View Full Version
Selasa, 03 Apr 2018

Semerbak Harum di Tanah Ghouta

Oleh: Humaida Aulia (Guru di STP Khoiru Ummah)

Lagi, rudal-rudal dan bom jatuh. Meledak hingga sudut-sudut kota. Tak bersisa. Yang ada hanyalah pekat. Langit putih pun ikut gelap. Suasana begitu mencekam, semencekam hati yang was-was ingin lari. Tapi ketika melangkah, yang dilihat hanya darah-darah bersimbah.

Rudal jatuh seperti hujan.

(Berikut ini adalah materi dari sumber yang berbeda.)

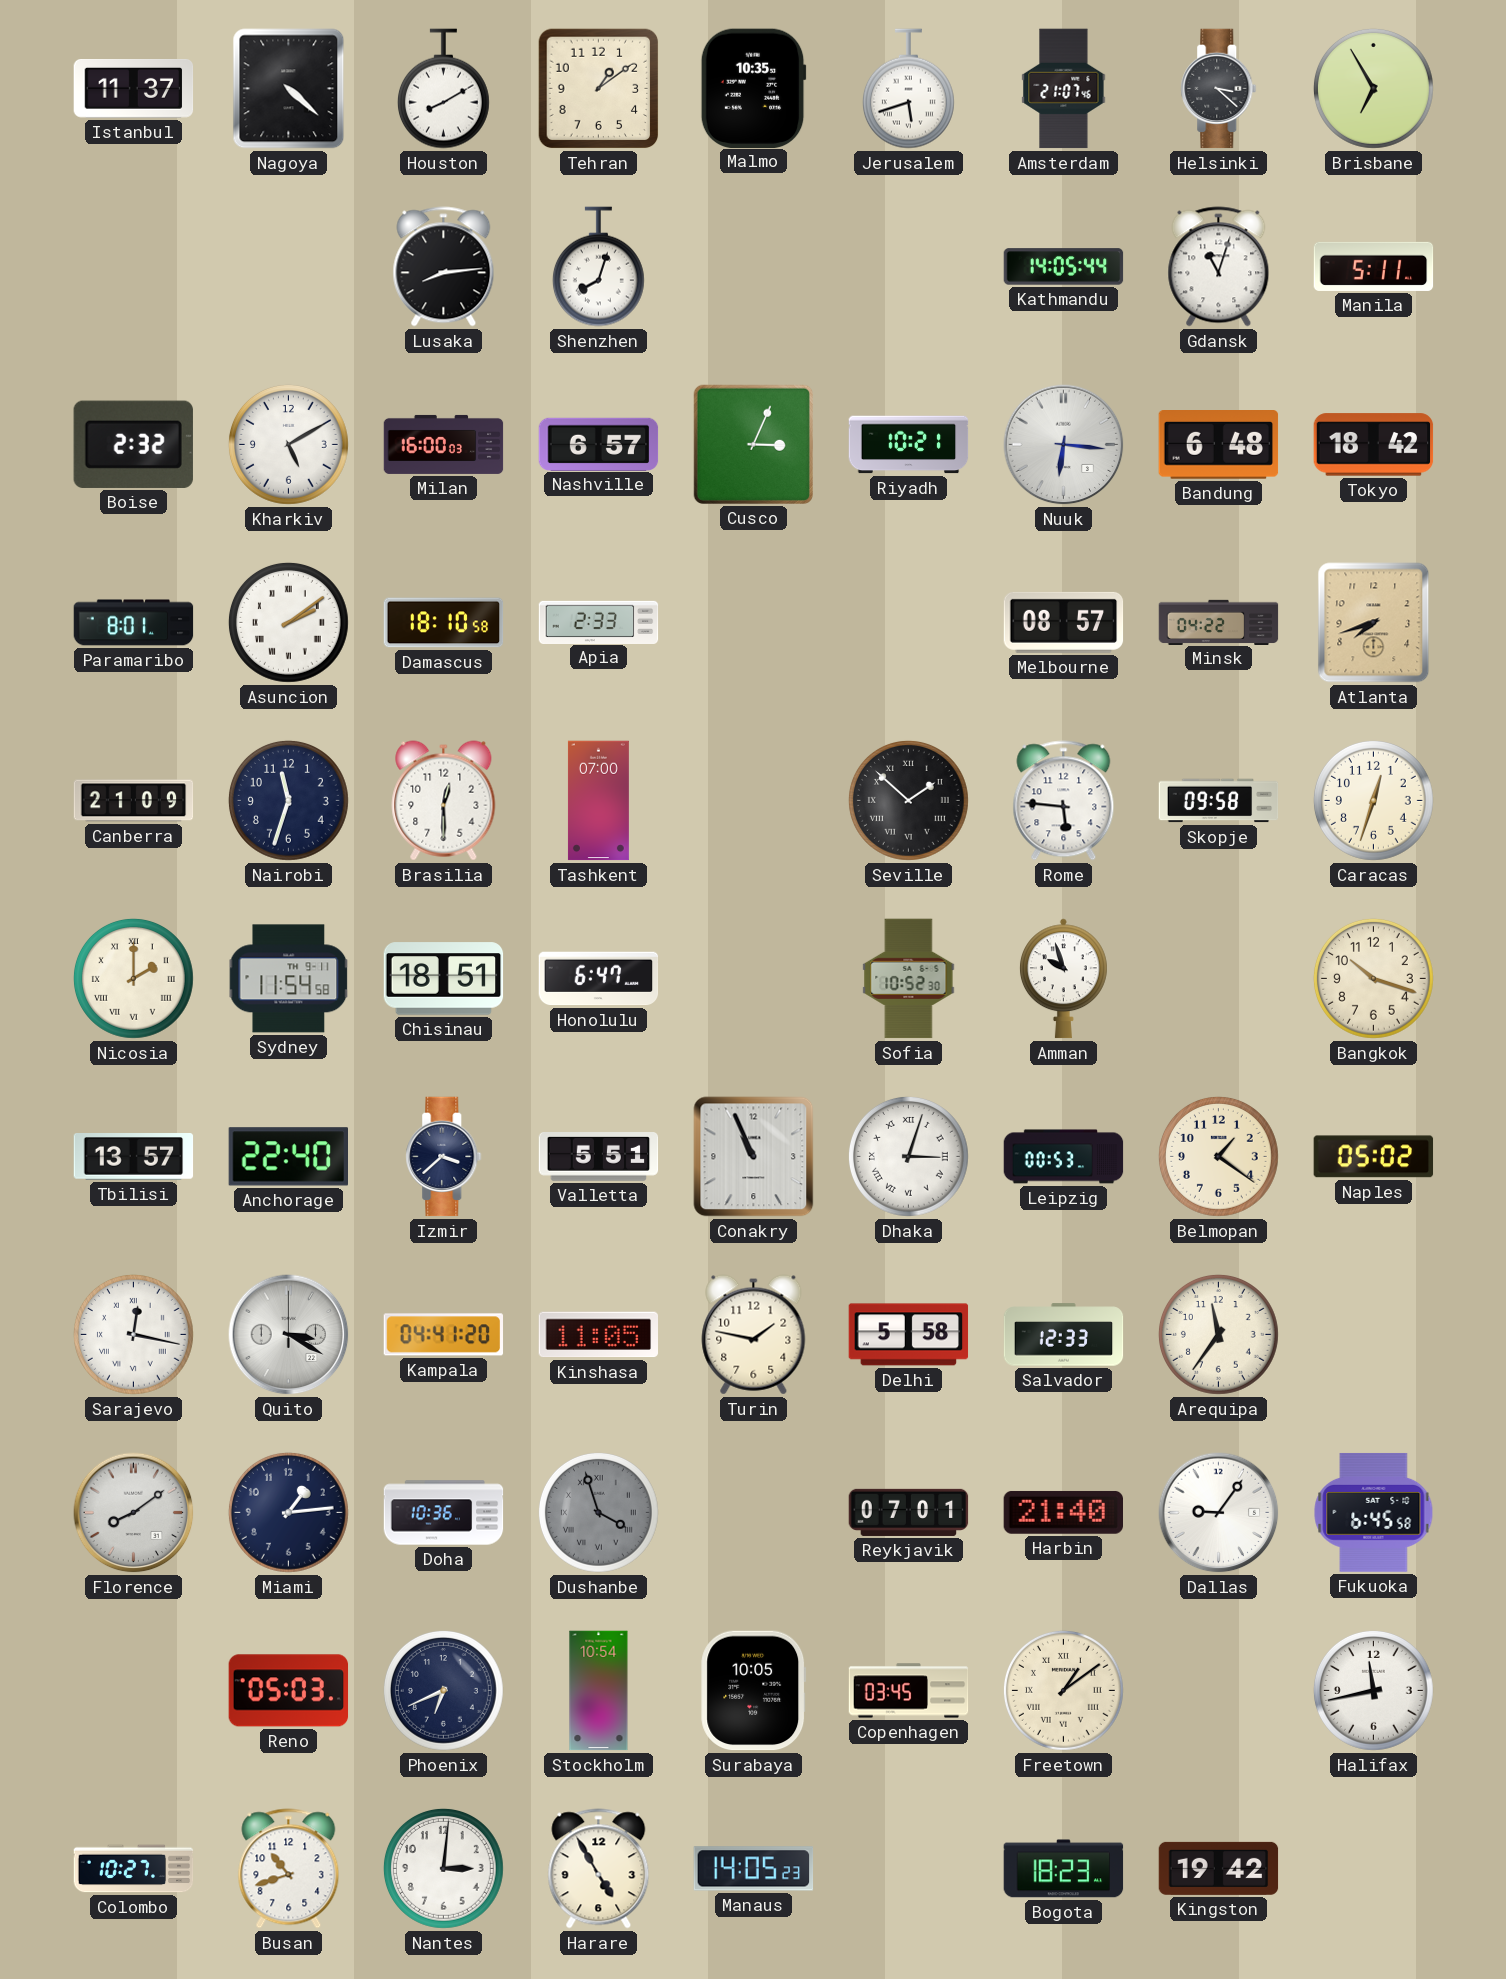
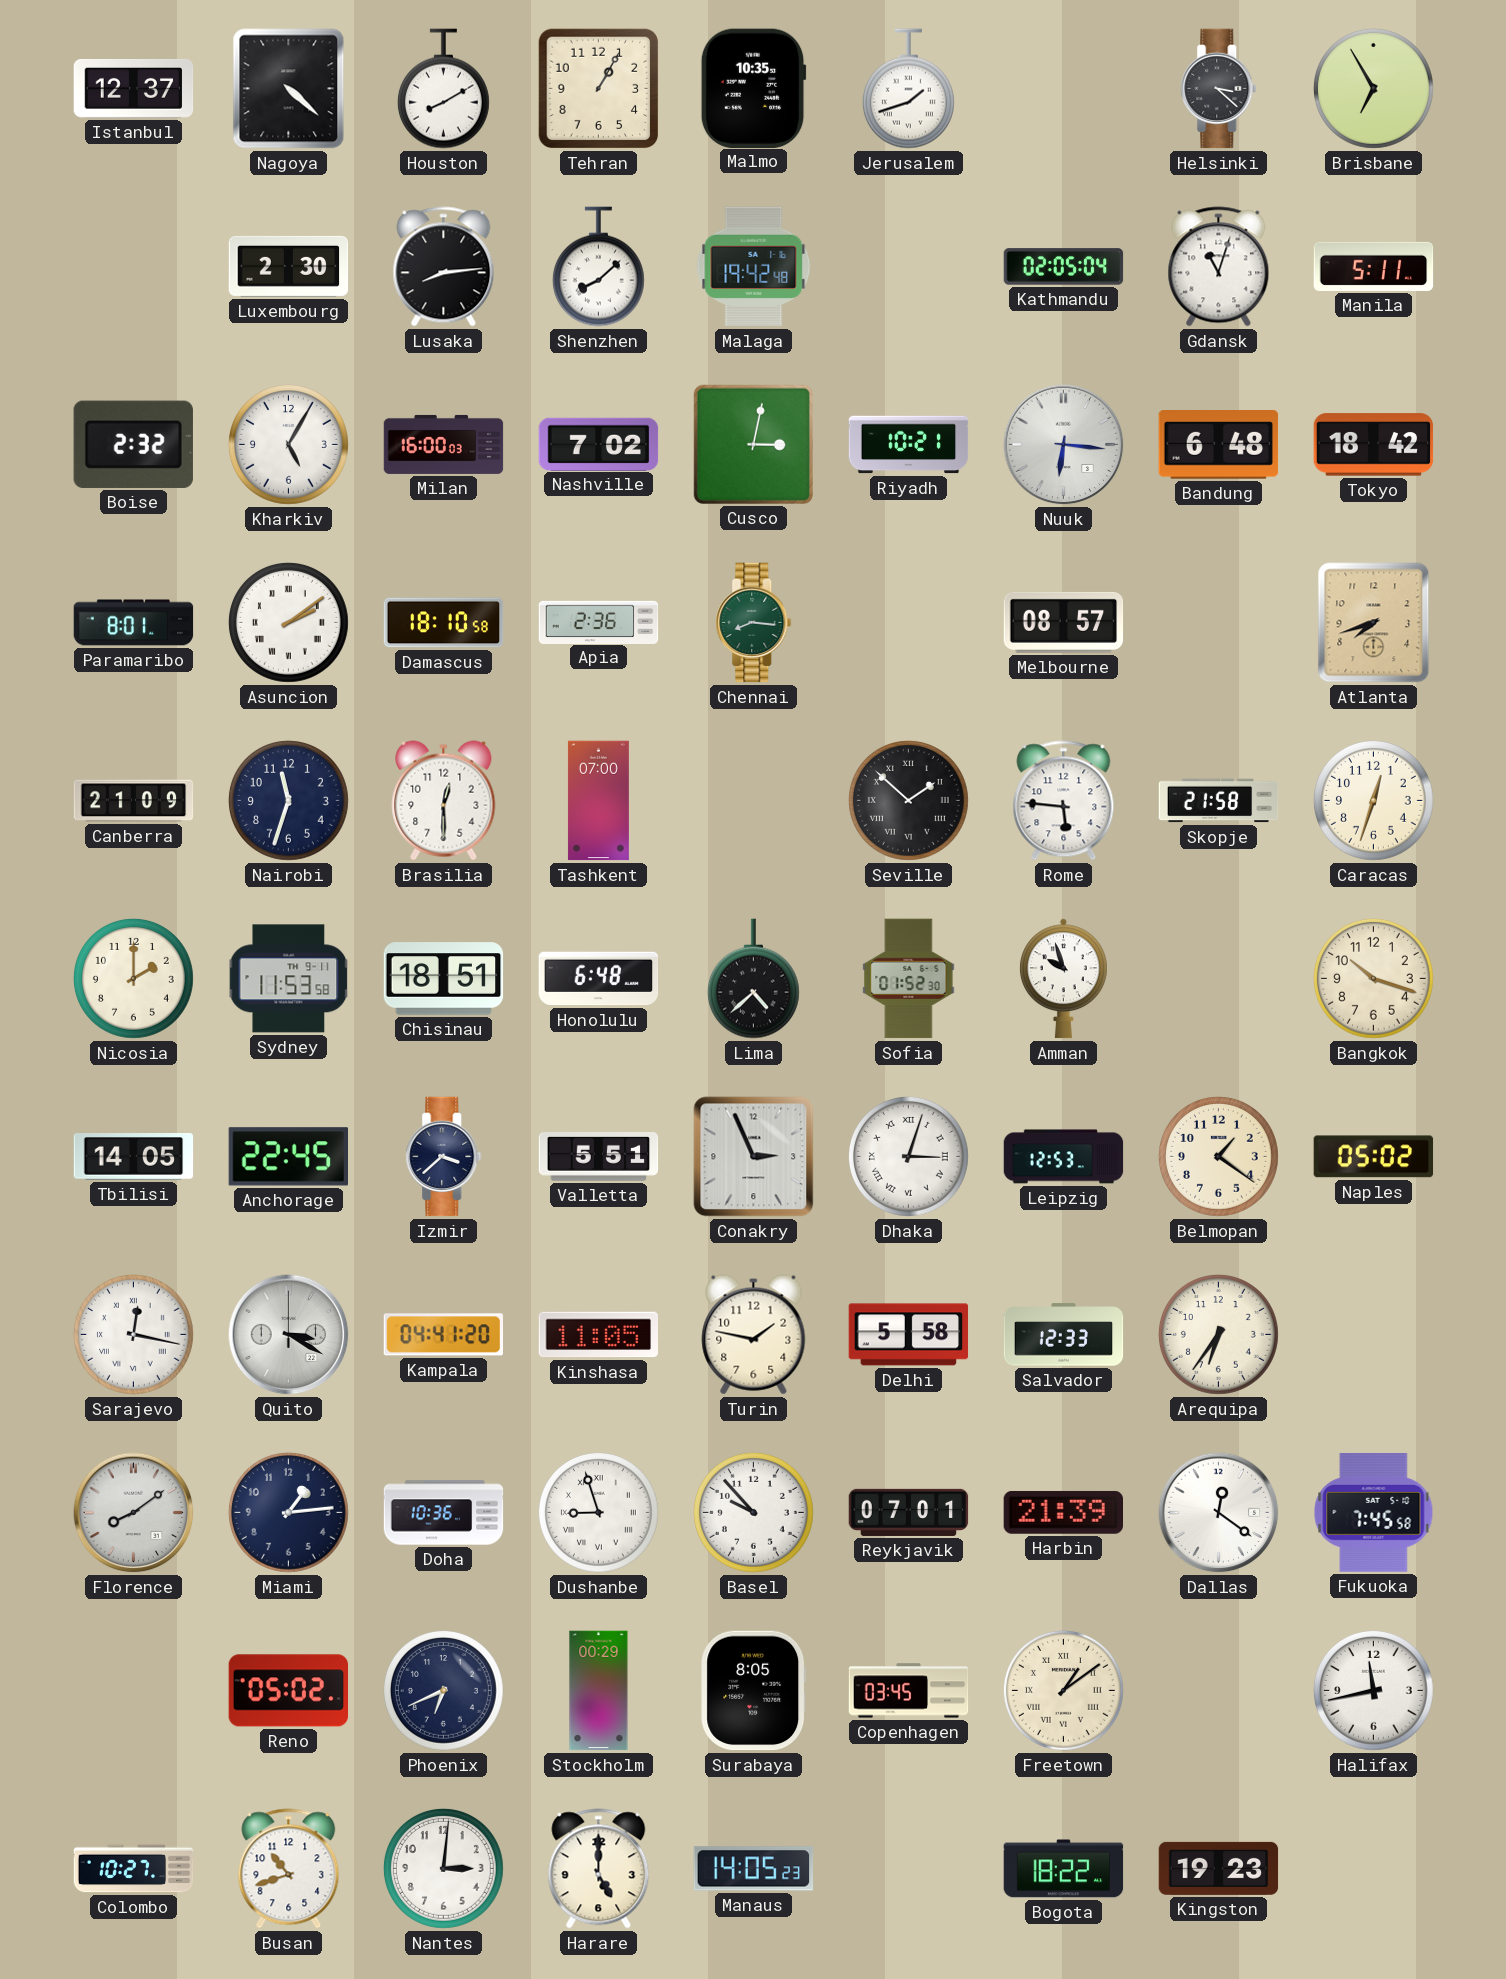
Istanbul: 11:37 -> 12:37
Tehran: 1:09 -> 1:05
Jerusalem: 5:42 -> 1:42
Amsterdam: 21:07 -> none
Luxembourg: none -> 2:30
Shenzhen: 8:03 -> 8:08
Malaga: none -> 19:42
Kathmandu: 14:05 -> 02:05
Kharkiv: 5:10 -> 5:05
Nashville: 6:57 -> 7:02
Cusco: 3:04 -> 3:02
Apia: 2:33 -> 2:36
Chennai: none -> 8:16
Minsk: 04:22 -> none
Skopje: 09:58 -> 21:58
Nicosia numerals: Roman -> Arabic
Sydney: 11:54 -> 11:53
Honolulu: 6:47 -> 6:48
Lima: none -> 4:38
Sofia: 10:52 -> 01:52
Tbilisi: 13:57 -> 14:05
Anchorage: 22:40 -> 22:45
Conakry: 10:56 -> 2:56
Leipzig: 00:53 -> 12:53
Arequipa: 11:36 -> 6:36
Dushanbe: 3:57 -> 8:57
Dushanbe dial: grey -> white
Basel: none -> 9:53
Harbin: 21:40 -> 21:39
Dallas: 9:06 -> 12:21
Fukuoka: 6:45 -> 7:45
Reno: 05:03 -> 05:02
Stockholm: 10:54 -> 00:29
Surabaya: 10:05 -> 8:05
Harare: 4:55 -> 5:00
Bogota: 18:23 -> 18:22
Kingston: 19:42 -> 19:23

Mayat-mayat bergelimpangan. Berjuta bangunan runtuh. Masjid dan sekolah roboh. Tak luput, rumah sakit ikut menjadi sasaran. Para dokter kebingungan, persediaan obat-obatan menipis. Pasien semakin banyak, sementara dentum peluru dan bom tak henti terdengar. Anak kehilangan orangtuanya, orang tua kehilangan anaknya.

Bertahun sudah, Ghouta menjadi tempat kepungan. Rezim Assad dan sekutu, Iran dan Rusia, terus melakukan serangan. Intensitasnya semakin tinggi sebulan belakangan. Ratusan orang tewas tak terkecuali wanita dan anak-anak.

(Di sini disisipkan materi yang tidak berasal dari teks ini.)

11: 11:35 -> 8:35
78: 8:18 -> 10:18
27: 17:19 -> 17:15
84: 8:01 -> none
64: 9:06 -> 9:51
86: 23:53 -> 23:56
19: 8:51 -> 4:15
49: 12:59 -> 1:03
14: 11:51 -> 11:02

Ghouta, sudah lama menjadi target operasi pemerintah. Klaim penyerangan terhadap pasukan oposisi di sana menjadi alasan yang hanya sebatas bualan untuk mengamankan Ibu Kota Suriah dari para pemberontak. Kenyataan yang terjadi di lapangan justru berbanding terbalik. Korbannya, bukan orang yang mereka anggap pemberontak, tapi justru banyak warga sipil berjatuhan.

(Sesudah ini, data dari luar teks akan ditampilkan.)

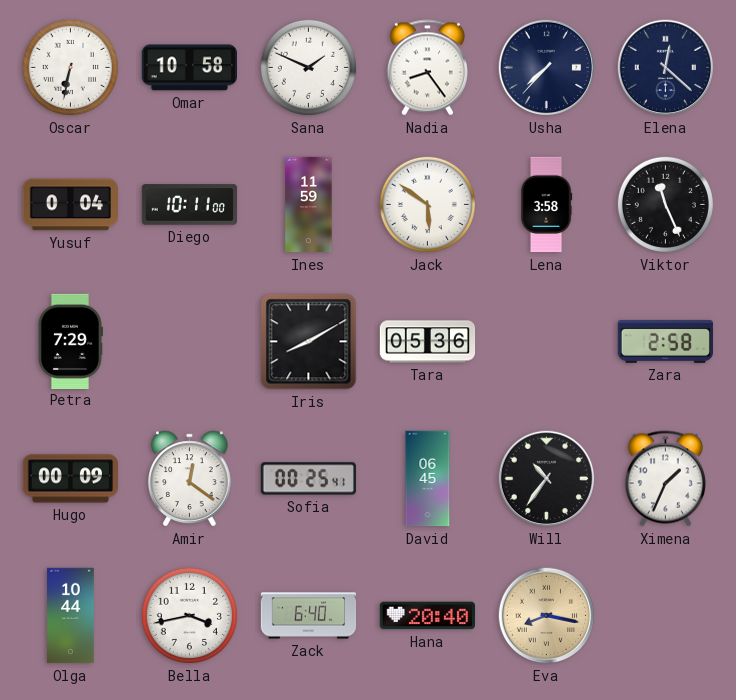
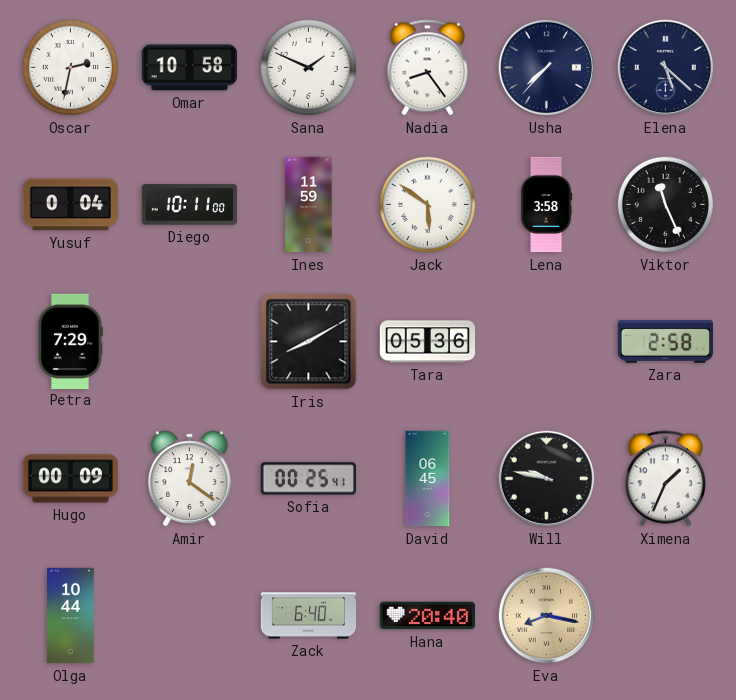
Oscar: 6:32 -> 2:32
Elena: 12:22 -> 5:22
Will: 10:36 -> 9:47
Bella: 3:43 -> none
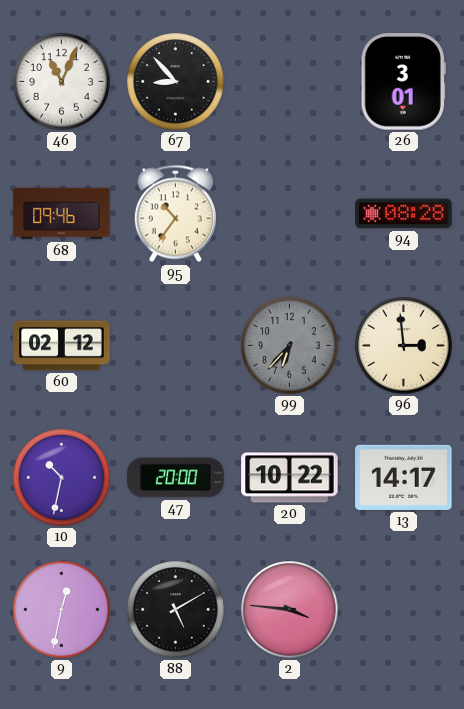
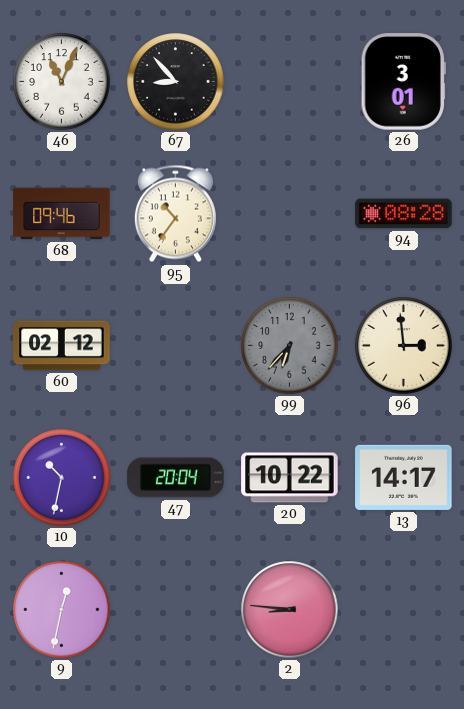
47: 20:00 -> 20:04
88: 5:10 -> none
2: 3:46 -> 8:46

Seruan gencatan senjata dari badan HAM dan PBB tak didengar. Rezim malah semakin sadis melakukan serangan. Patut kita pikirkan, apakah benar rezim Assad hanya menyerang militer oposisi di sana, atau memang sengaja melakukan pembantaian?

Jika tujuannya hanya menyerang militer oposisi, korban tak akan jatuh sebanyak ini. Kalau begitu bisa dipastikan, tujuannya memang sengaja melakukan pembantaian. Tak melihat lagi seberapa parah akibat yang ditimbulkan, tak peduli lagi seberapa banyak korban berjatuhan.

Kita tahu, geliat kebangkitan Islam di Suriah sudah lama bertebaran. Penduduk Suriah tersadar, bahwa konflik yang terjadi di dunia Islam, tak akan selesai dengan solusi semu. Kesadaran inilah yang mendorong mereka bergerak melawan. Berbagai solusi yang diberikan rezim ditolak. Karena mereka pun tahu, itu hanya bersifat parsial dan kembali akan menyengsarakan. Mereka hanya menginginkan kembali Islam diterapkan.

Rezim dengan segala upaya bergerak menghadang kebangkitan. Dibuatlah isu terorisme dan pemberontakan dengan Global Mapping yang sengaja dirancang untuk menghunus dunia Islam. Pembantaian tak manusiawi pun dilakukan, walau akan mendapat kecaman dari seluruh penduduk dunia.

Ya, respon dunia hanya mengecam. Tapi kecaman hanya sebatas kecaman. Gencatan senjata dan bantuan kemanusiaan bukanlah solusi tuntas. Serangan Rezim Assad hanya bisa dikalahkan dengan kekuatan militer. Bukan dengan perjanjian dan gencatan senjata.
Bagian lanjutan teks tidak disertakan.